- [TASK DETAILS] Below is a listing. Set down exactly the lines from the one containing "Produkte in unserem Einkaufswagen" through the one containing "Wie kann das sein?", both ends included, and leave out the rest.

- [INFORMATION]
----------------------------------------

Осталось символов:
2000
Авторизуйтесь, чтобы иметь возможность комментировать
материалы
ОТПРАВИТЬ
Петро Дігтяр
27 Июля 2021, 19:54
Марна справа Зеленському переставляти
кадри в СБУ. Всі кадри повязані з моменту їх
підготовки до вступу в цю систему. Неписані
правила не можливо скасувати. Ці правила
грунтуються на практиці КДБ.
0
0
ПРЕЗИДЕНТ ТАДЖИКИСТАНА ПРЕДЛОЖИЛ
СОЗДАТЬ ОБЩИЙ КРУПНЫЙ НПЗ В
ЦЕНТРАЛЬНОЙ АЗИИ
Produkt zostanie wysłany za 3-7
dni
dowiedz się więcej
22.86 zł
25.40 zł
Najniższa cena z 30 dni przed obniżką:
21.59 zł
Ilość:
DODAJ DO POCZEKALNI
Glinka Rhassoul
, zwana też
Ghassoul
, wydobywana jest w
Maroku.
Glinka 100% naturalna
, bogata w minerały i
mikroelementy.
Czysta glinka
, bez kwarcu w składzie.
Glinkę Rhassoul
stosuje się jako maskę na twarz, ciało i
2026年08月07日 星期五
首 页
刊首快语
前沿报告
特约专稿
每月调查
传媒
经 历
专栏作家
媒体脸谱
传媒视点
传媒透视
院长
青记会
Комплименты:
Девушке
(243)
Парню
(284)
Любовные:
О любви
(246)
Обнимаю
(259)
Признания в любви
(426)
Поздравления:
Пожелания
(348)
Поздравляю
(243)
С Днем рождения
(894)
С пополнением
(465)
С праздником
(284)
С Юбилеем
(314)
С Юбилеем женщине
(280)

----------------------------------------

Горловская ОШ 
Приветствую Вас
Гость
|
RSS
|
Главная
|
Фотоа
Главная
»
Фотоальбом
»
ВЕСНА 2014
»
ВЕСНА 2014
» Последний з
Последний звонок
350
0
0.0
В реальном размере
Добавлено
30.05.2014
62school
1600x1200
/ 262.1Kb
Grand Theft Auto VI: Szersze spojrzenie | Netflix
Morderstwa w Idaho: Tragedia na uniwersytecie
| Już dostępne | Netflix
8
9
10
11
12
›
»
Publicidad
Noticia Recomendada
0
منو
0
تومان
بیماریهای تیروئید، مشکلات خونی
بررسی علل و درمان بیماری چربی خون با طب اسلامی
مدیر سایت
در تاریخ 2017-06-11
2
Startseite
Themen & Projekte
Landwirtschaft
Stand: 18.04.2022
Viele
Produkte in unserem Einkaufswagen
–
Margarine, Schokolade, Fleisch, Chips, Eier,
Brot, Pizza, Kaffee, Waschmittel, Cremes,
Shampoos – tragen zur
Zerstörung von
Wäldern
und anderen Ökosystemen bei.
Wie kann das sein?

----------------------------------------

- [COMPLETED EXERCISE]
Produkte in unserem Einkaufswagen
–
Margarine, Schokolade, Fleisch, Chips, Eier,
Brot, Pizza, Kaffee, Waschmittel, Cremes,
Shampoos – tragen zur
Zerstörung von
Wäldern
und anderen Ökosystemen bei.
Wie kann das sein?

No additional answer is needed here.